Dave Jorgenson, president of the Parent Teacher Student Association at Wailuku Elementary School, helped review contents the 100-year-old time capsule opened yesterday at the school.

Capsule reveals Maui
100 years ago

A crowd of 30 people opens
a time capsule buried a century
ago at a Wailuku school

WAILUKU >> A time capsule placed in a cornerstone of a Wailuku school about 100 years ago was opened last night, shedding some light upon what some people thought important to preserve at the turn of the 20th century.

The contents included several newspapers, one dating to 1866 during the Hawaiian monarchy, and a number of Hawaiian monarchy stamps and coins.

One that seemed to attract the attention of the crowd was an 1883 Hawaiian silver dollar with the face of King David Kalaukaua.

The contents of the capsule will be on display during the celebration of Wailuku Elementary School's centennial on May 22.

The contents were kept in a steel cylinder, about 10 inches long and 6 1/2 inches in diameter, and unscrewed last night before a crowd of more than 30 people at the Wailuku Elementary cafeteria.

"This is exciting," said Principal Beverly Stanich. "We're honored to be in the present of what people 100 years ago thought was so important to send into the future."

A Kalakaua silver dollar is usually valued at $350 to $400, but they can fetch a higher price, depending on quality, said Don Medcalf, owner of Hawaiian Islands Stamps & Coin on Oahu.

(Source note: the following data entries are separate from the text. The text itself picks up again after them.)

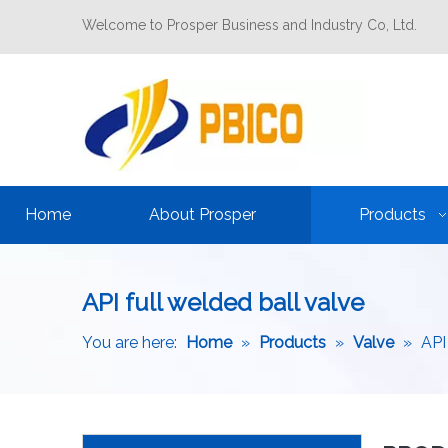
Welcome to Prosper Business and Industry Co, Ltd.
Home
About Prosper
Products
API full welded ball valve
You are here:
Home
»
Products
»
Valve
»
API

Medcalf, who wrote the book "Hawaiian Money Standard Catalogue," said that among those items found in the capsule, the Kalakaua silver dollar might be of the highest value.

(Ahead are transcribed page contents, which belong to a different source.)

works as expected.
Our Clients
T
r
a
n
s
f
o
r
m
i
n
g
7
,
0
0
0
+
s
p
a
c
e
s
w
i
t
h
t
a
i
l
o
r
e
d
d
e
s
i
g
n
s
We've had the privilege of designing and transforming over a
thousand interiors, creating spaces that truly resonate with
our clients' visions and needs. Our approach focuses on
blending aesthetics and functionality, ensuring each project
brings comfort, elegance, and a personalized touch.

But Medcalf, interviewed by telephone, said he would have to personally inspect the items to make an appraisal, and that the value of stamps and coins hinged on their condition.

Other items inside included a 1900 U.S. silver dollar, a 2-cent stamp with a picture of Honolulu Harbor, a blue 5-cent Hawaii stamp, a 1901 U.S. nickel, a green 1-cent Hawaii stamp, and brown 2-cent stamp with a picture of Kalakaua and the Provisional Government seal.

There were several copies of Hawaii newspapers, including an 1866 copy of the Hawaiian Gazette with an advertisement for a law firm with attorney W.F. Crockett, the grandfather of Maui attorney William Crockett, who attended Wailuku Elementary.

There was also a 1903 report about the Territory of Hawaii.

Wailuku resident Brandy Gaddis said the contents indicate that those who decided to put things in the capsule were politically minded.

The capsule was laid in the cornerstone on May 21, 1904 to observe the completion of what was then called "Wailuku Public School."

Out of the school came many sons and daughters of immigrants, some of whom became well-known Hawaii figures, including retired state Sen. Nadao Yoshinaga, who helped push through legislation that established pre-paid health care for many workers and collective bargaining for public employees.

Others included Fujiko (Katsutani) Matsui, an Amateur Athletic Union national swimming champion who qualified to be on the 1940 U.S. Olympic team.